Nuance’s IBM Via Voice for Macintosh is a Disaster

I hadn’t meant for this forum to be about all things computer related – certainly not my personal struggles with software. But there is really no other forum for lambasting a product for truly terrible behavior. Couple this with a complete lack of customer support and frankly, I’m pretty upset. I’m hoping that by posting here, I can get it out of my system and get on with my work.

I make extensive use of voice recognition speech-to-text capabilities. My hands simply cannot type as much on a computer as I need to do in any given week. Getting speech transcription working has been a huge boon to me to be able to get my work done without having to spend my weekends recovering with ice packs and ibuprofen.

When I used Windows, I was directed to Dragon Naturally Speaking. After a modest amount of training, that product allowed me to cut my keystrokes by more than half. While it’s not perfect, it does work, even to the ability to pick up on my quirky manner of speech which is part Americanisms and part Britishisms and filled with technical jargon. After every transcription session, Dragon can reanalyze what it has learned, the corrections, it mistakes to get a little more accurate.

All well and good, this was clearly a success for me.

Then, I switched to a Macintosh. There are many reasons for me to use a mac for my work, most notably: it’s a UNIX variant that allows me to run that tool set when I need them natively. This is a wonderful addition for me: no dual boot, no libraries on top of the OS (cygwin), just native UNIX (BSD) when I need it, which is fairly often. And, I don’t forget which OS I’m in, mistakenly typing “ls” when I need “dir” – smile.

To be fair, I do run Dragon in my Macintosh hosted XP virtual machine. But, that doesn’t help with native mac editing – most notably, I run native mac email, Thunderbird. Grump. So, I set out to get speech-to-text running on my mac. Oh, boy.

In my research, IBM Via Voice seemed to be the best alternative for mac transcription. To be fair, I haven’t tried MacSpeech. But I may yet, considering.

I run OS X 10.4.10 on a recently purchased Intel dual-core Macbook. IBM Via Voice hasn’t been updated since OS X 10.3! It doesn’t find the USB microphone no matter how one sets the sound preferences. Ugh! Nuance (current the supporter of Via Voice) simply told me to return the software. In other words, unless you’re running a relatively ancient version of the OS, you’re unsupported. Are they really “supporting” this product, or just hoodwinking uninformed consumers such as myself into purchasing something that cannot work?
However, before returning the software (wish that I had!), I trolled online forums and discovered that the software will start if the sound preferences are open as it comes up. OK. That works. Now to use the thing.
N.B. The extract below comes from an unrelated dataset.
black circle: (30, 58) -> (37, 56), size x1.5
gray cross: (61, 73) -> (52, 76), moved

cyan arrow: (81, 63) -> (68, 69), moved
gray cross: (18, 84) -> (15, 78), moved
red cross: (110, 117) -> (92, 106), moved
Ah, but unlike Dragon, all the nice macros like “correct” and “select” that allow hands free operation only work in the Via Voice Text Pad, not in all entry areas (like, uh, email, Word, you know, all the software that one might actually use to create documents on a mac. Uh, oh.) OK, I can do my own editing if this thing will just transcribe reasonably accurately? Read on, no such luck.

Via Voice ships with a USB headset from Andrea, their NC-7100. It is NOT recommended for speech recognition! They have pricier models for that. Ah, a follow on sale, uh? Using the shipped headset delivers poor recognition. Plus, setting it to the correct volume is very difficult. I used the headset not just for Via Voice, but also, my soft phone. I’ve gotten beaucoups complaints about being muddy, too loud, distorted, inaudible on phone conferences. By the way, I live or die on phone conferences. Ok, crappy headset. No wonder Via Voice doesn’t work, right?
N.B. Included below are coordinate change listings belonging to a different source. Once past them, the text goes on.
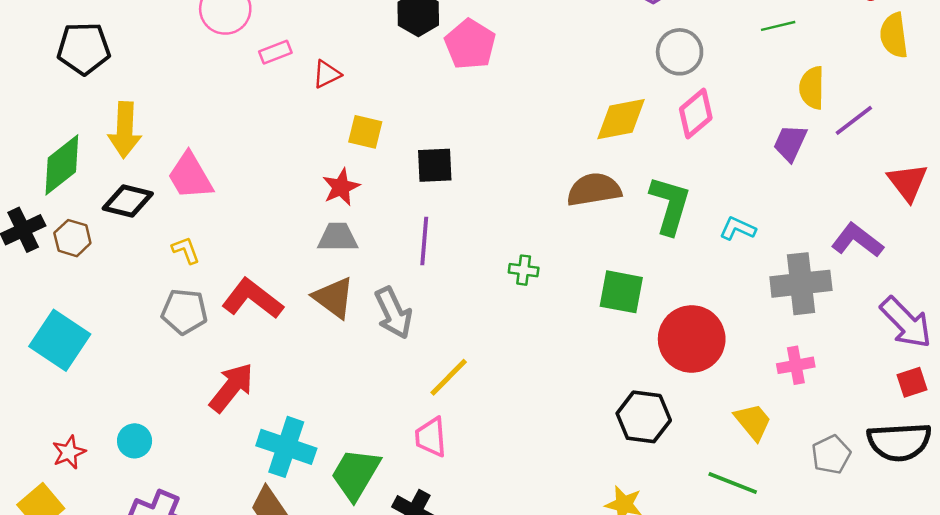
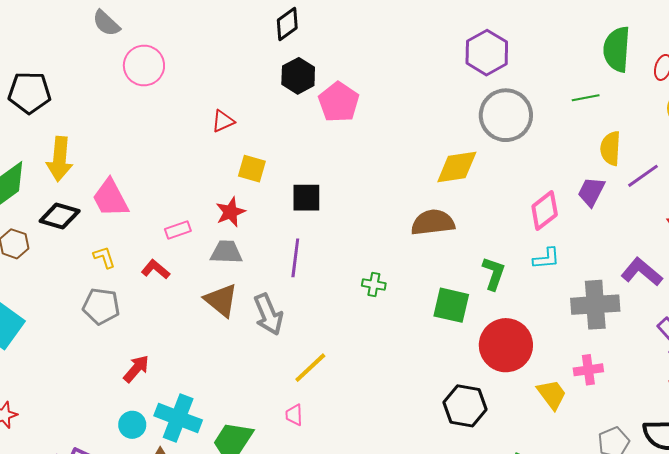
pink rectangle: (275, 52) -> (178, 230), moved
gray circle: (680, 52) -> (506, 115), size x1.4
pink diamond: (696, 113) -> (545, 211), moved
green L-shape: (670, 205) -> (494, 273), moved, size x0.7
cyan L-shape: (738, 229) -> (546, 259), turned 148
red L-shape: (252, 299) -> (156, 269), moved, size x0.6
red arrow: (231, 388) -> (136, 369), size x0.7
yellow trapezoid: (753, 422) -> (552, 394), moved
pink trapezoid: (431, 437) -> (294, 415), size x0.7
cyan circle: (135, 441) -> (132, 425), moved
This wouldn’t be so bad unless I had already used Dragon, which ships with a cheapo non-USB (standard 1/8″ stereo plugs) headset that works fine. Comparisons make Via Voice look just awful. I could use almost anything for Dragon and it would work acceptably. Obviously, better headsets make a difference.

So, maybe I should get a better headset?

Oh, did I mention that unlike Dragon, Via Voice will not even start (much less use) a headset that does not deliver audio through USB? I, in my other life as a musician, have access to really good microphones. One of the tests that I ran was to try improving recognition by using studio level microphones. No dice! If it’s not USB, Via Voice cannot make use, no matter how fine the sound.
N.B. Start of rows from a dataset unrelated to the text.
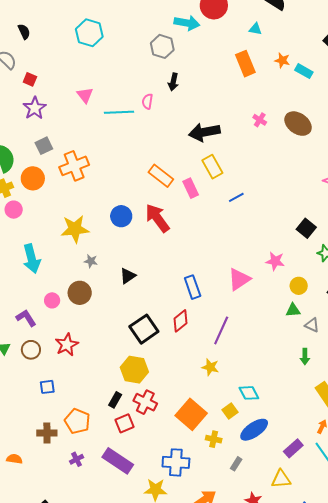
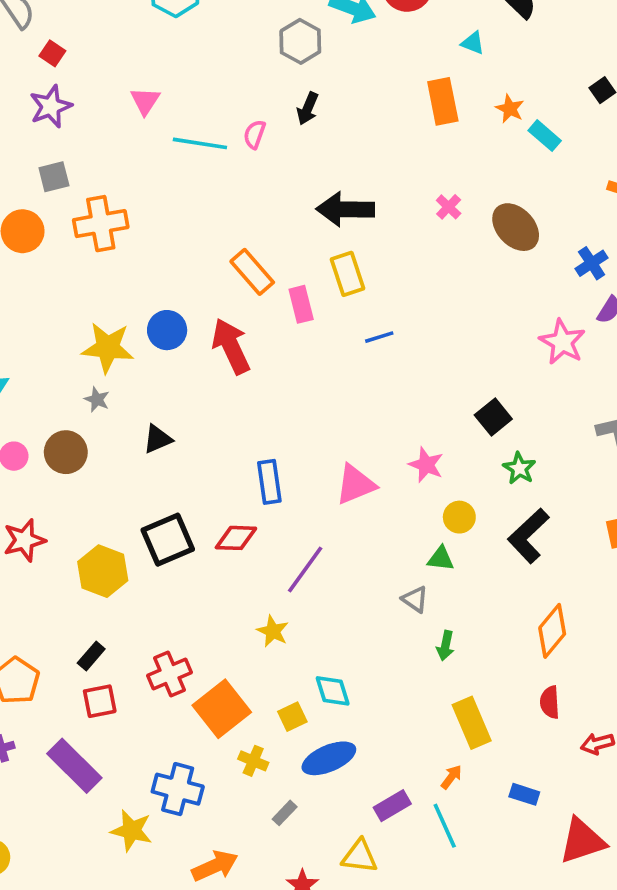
yellow star: (75, 229) -> (108, 348), moved
red diamond: (181, 321) -> (236, 538), turned 30
gray triangle: (312, 325) -> (415, 599), moved
yellow hexagon: (134, 370) -> (103, 571), moved
red cross: (145, 402) -> (170, 674), moved, turned 30

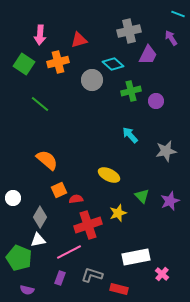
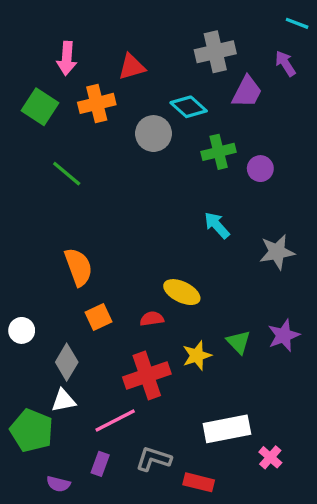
orange semicircle: (47, 160) -> (78, 267), turned 30
green triangle: (142, 196) -> (239, 342), moved
red semicircle: (76, 199) -> (152, 319), moved
purple semicircle: (27, 290) -> (58, 484), moved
Why in heck would you design a product to a particular sound input, considering the gazillion ways there are for computers to take in audio? What if I wanted to increase success by using a studio grade A/D converter (I own several!) to deliver audio quality at a level way above speech recognition needs? It’s a silly design to tie oneself to a technology that may be superceded. Let the user choose. Keep your product alive as technology changes. Pretty basic design principle.

One very good reason to use a cheap, light headset is when traveling. I may not want to carry a relatively heavy USB headset when on the road. Or, maybe I have a really nice bluetooth headset that I want to use, allowing me to break the wire tether to my machine. Let me choose, Via Voice. The mac supports all of the above well. I’ve tested them all. Via Voice, however, fails miserably.

Did the new headset improve things? I bought the VXi Parrot Translator. My web research shows this head set as one of the favorites for speech-to-text recognition. This headset, while noticeably better, does not take Via Voice to the realm of Dragon – not even vaguely.

“OK” says I, always up for a challenge, “perhaps I need to do a lot more training with my new headset?”

Bringing up the Via Voice training software is a nightmare (on Elm Street?) The program doesn’t analyze my speech. Instead, as near as I can tell, it’s purpose is to train me to speak like it expects. It has particular trouble with the beginning of phrases and especially the very common words: the, a, in, or, for, if.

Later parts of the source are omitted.